Structural and Functional Studies of Phospholamban-Sarcolipin Chimeras

Abstract

The sarcoplasmic reticulum (SR) is a calcium storage organelle in muscle cells that contains a calcium pump (SERCA) required for calcium reuptake and muscle relaxation. The activity of SERCA is regulated by the small integral-membrane subunits phospholamban (PLB) and sarcolipin (SLN). PLB is present in cardiac and smooth muscle, while SLN is found in skeletal muscle and the atria of the heart. Consequently, the regulatory mechanisms imposed by PLB and SLN have clinical implications for the treatment of heart disease. There is significant sequence homology in the transmembrane regions of PLB and SLN suggesting a similar mode of binding to SERCA; however, SLN has a unique and highly conserved C-terminal tail (27RSYQY) that is lacking in PLB. The structural differences in the luminal domains between these two proteins could be responsible for the subtle differences in their regulation of SERCA. We have functionally characterized alanine mutants of the C-terminal tail of SLN using co-reconstituted proteoliposomes that mimic the SR membrane.

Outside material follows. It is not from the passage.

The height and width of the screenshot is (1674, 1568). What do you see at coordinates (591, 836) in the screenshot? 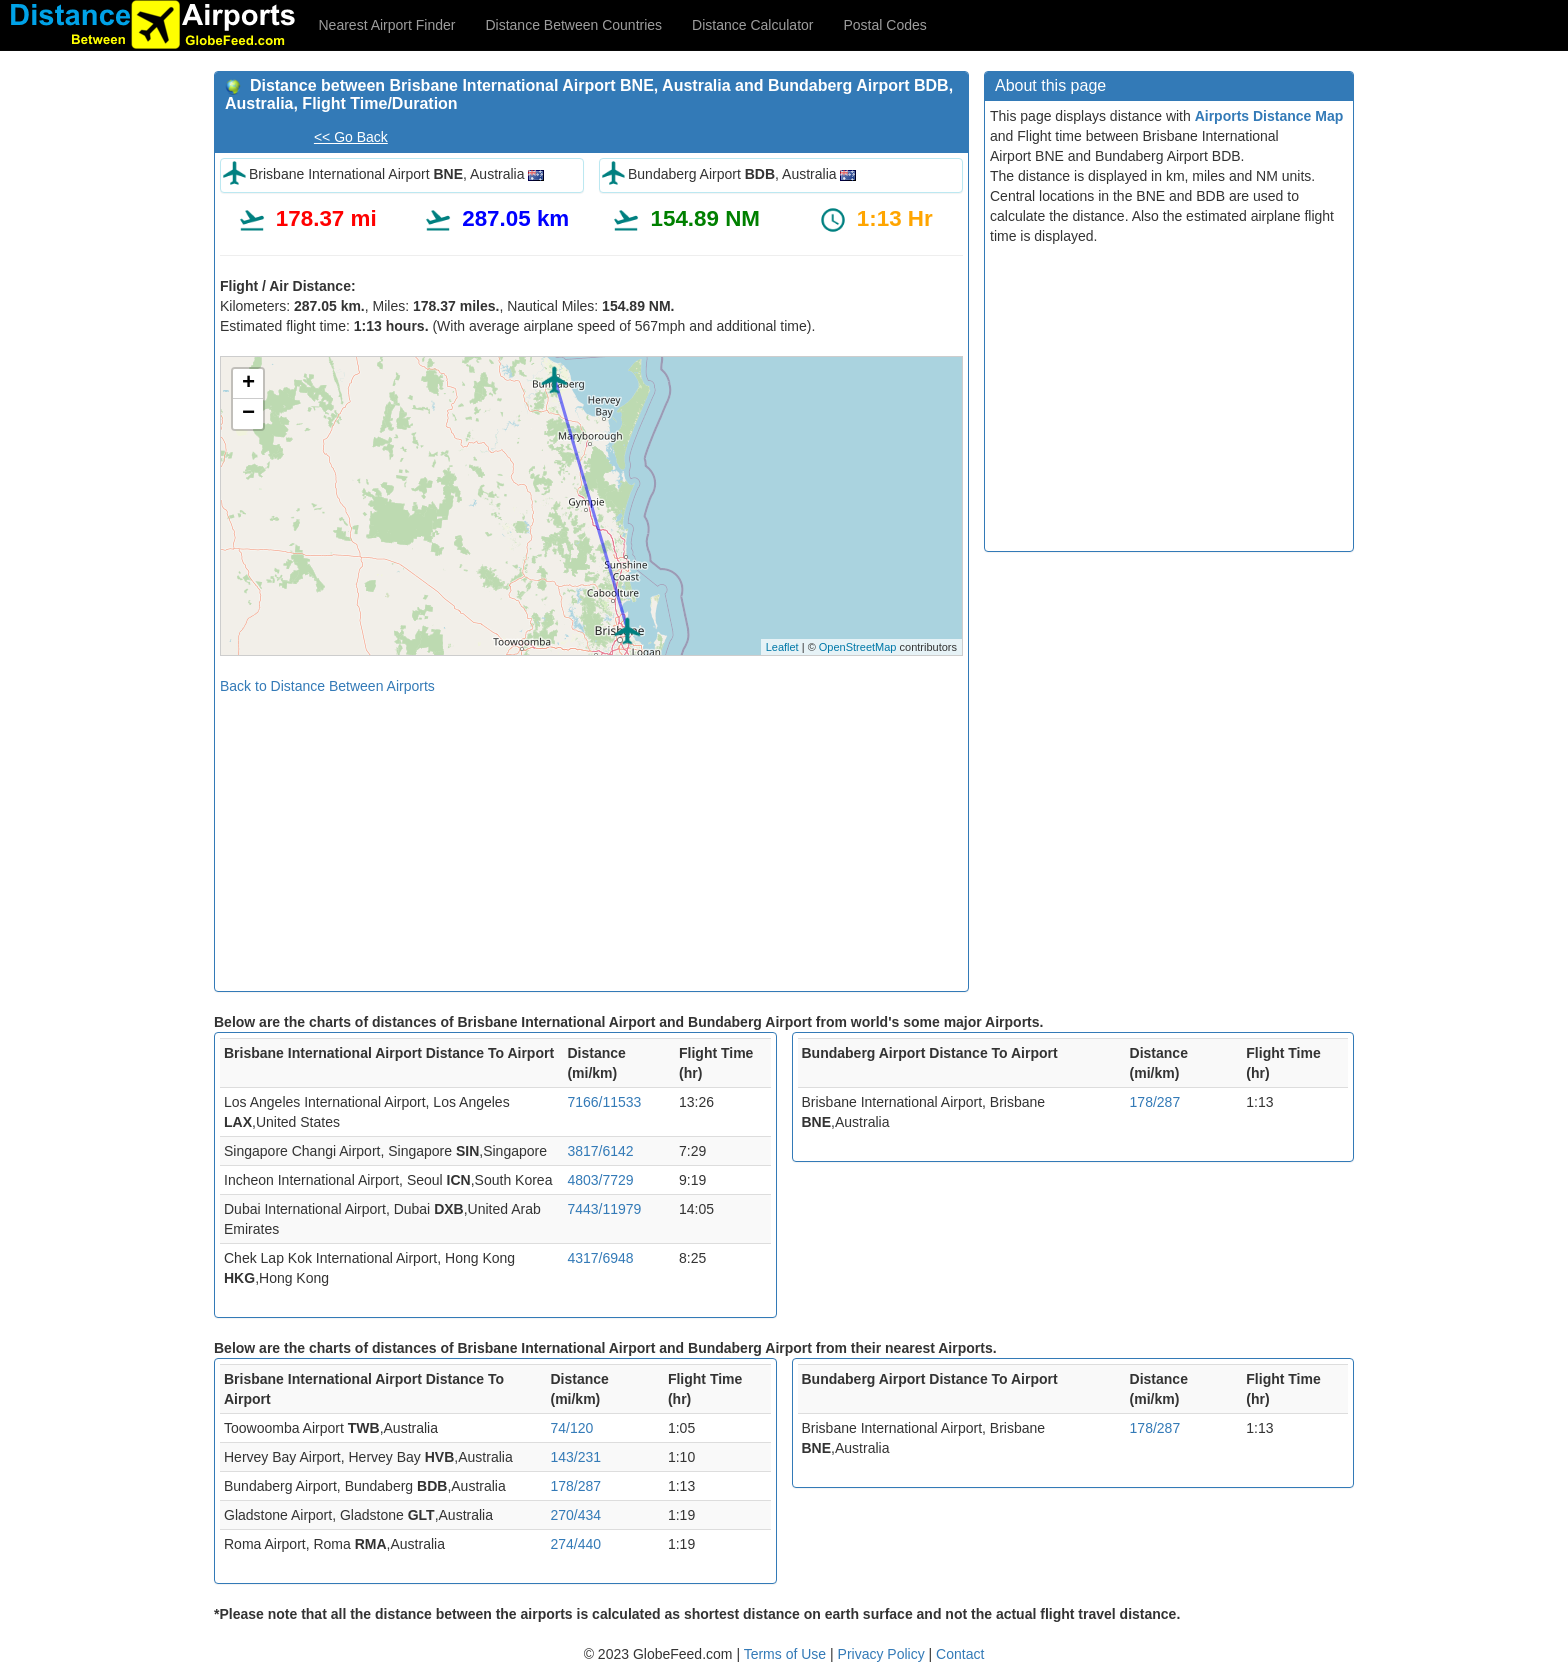 I see `[Advertisement]` at bounding box center [591, 836].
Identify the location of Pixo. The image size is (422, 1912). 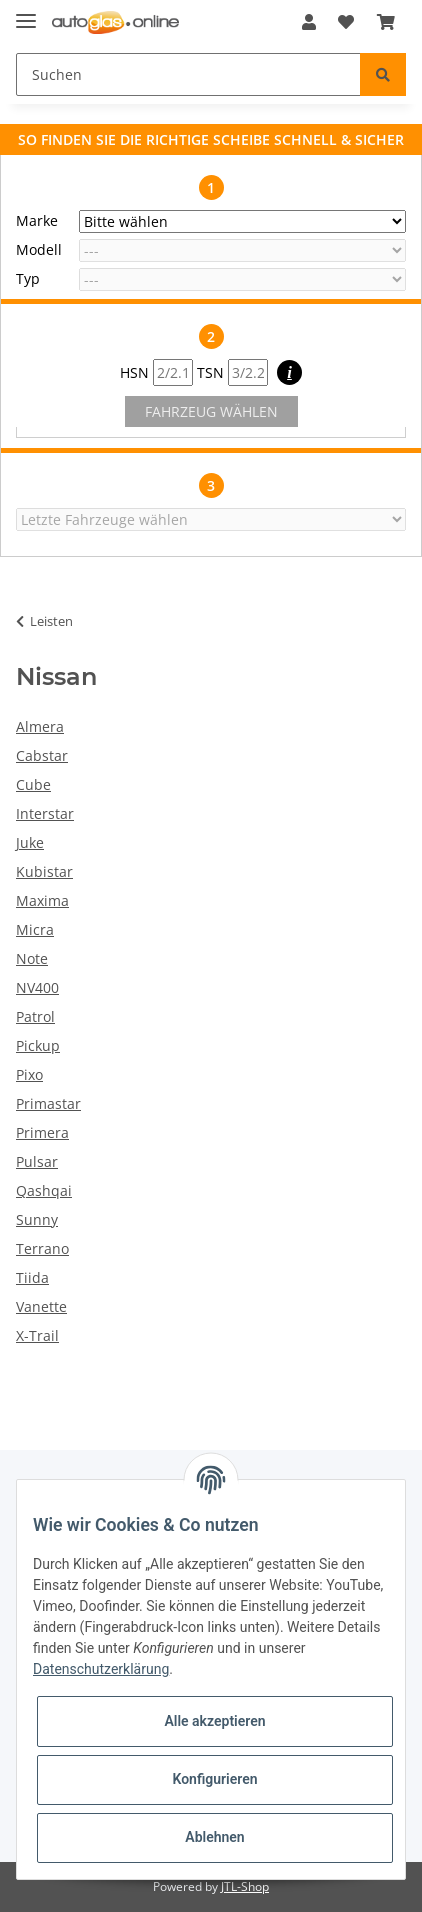 (29, 1074).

We found that Arg27 and Tyr31 are essential for SLN function. To further study the role of the luminal tail of SLN we also tested the effect of a truncated variant of SLN (Arg27stop) as well as chimeras of PLB consisting of the wild-type sequence with the five luminal residues of SLN added to its C-terminus. The Arg27stop form of SLN resulted in loss of function, while the PLBtail chimeras resulted in super-inhibition with characteristics reminiscent of the SERCA-PLB-SLN ternary complex. These functional results are being correlated with structural studies by cryo-electron microscopy of SERCA in complex with the PLBtail chimeras. Based on our results, we propose that SERCA inhibition by SLN is encoded in the C-terminal tail, and that the functional properties of SLN are transferred to PLB in the PLBtail chimeras.